:: Task requirements ::
For the material below, return exactly the lines starting at the line containing "l’attention d’un logiciel" and ending at the line containing "l’impact de votre message.", both ends included, and no others.

:: Data for the task ::
===

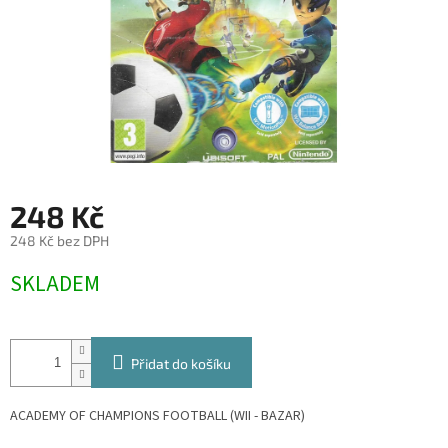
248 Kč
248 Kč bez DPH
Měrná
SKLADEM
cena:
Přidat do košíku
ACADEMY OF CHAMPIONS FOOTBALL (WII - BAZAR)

===

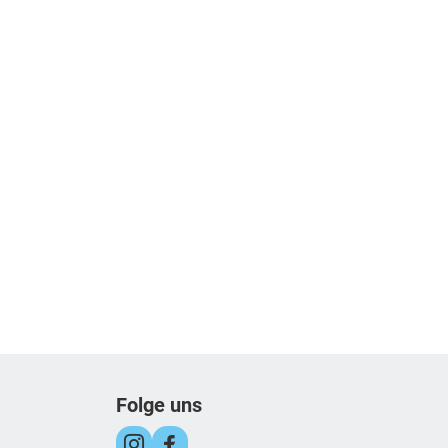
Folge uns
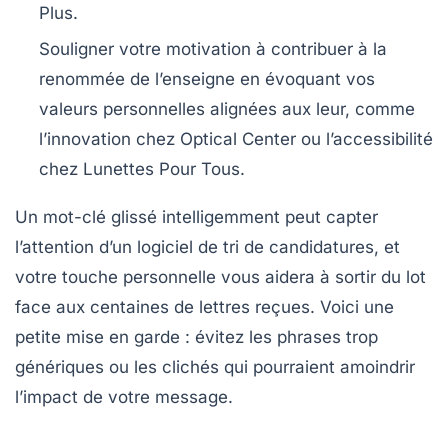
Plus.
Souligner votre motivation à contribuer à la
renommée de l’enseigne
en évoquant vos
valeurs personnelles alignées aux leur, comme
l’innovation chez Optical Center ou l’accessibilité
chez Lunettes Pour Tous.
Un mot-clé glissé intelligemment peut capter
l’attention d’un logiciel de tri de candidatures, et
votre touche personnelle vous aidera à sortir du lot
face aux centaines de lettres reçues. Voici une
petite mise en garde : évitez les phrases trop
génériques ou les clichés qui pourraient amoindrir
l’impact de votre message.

===

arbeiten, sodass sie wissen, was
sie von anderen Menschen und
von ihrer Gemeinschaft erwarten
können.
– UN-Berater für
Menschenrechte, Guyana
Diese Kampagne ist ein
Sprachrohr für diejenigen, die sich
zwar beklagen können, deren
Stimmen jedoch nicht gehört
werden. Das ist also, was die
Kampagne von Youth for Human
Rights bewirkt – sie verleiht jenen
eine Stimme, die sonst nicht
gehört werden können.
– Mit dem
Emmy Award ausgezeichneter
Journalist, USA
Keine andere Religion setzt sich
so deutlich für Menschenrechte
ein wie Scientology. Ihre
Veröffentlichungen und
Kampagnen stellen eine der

===

:: Written answer ::
l’attention d’un logiciel de tri de candidatures, et
votre touche personnelle vous aidera à sortir du lot
face aux centaines de lettres reçues. Voici une
petite mise en garde : évitez les phrases trop
génériques ou les clichés qui pourraient amoindrir
l’impact de votre message.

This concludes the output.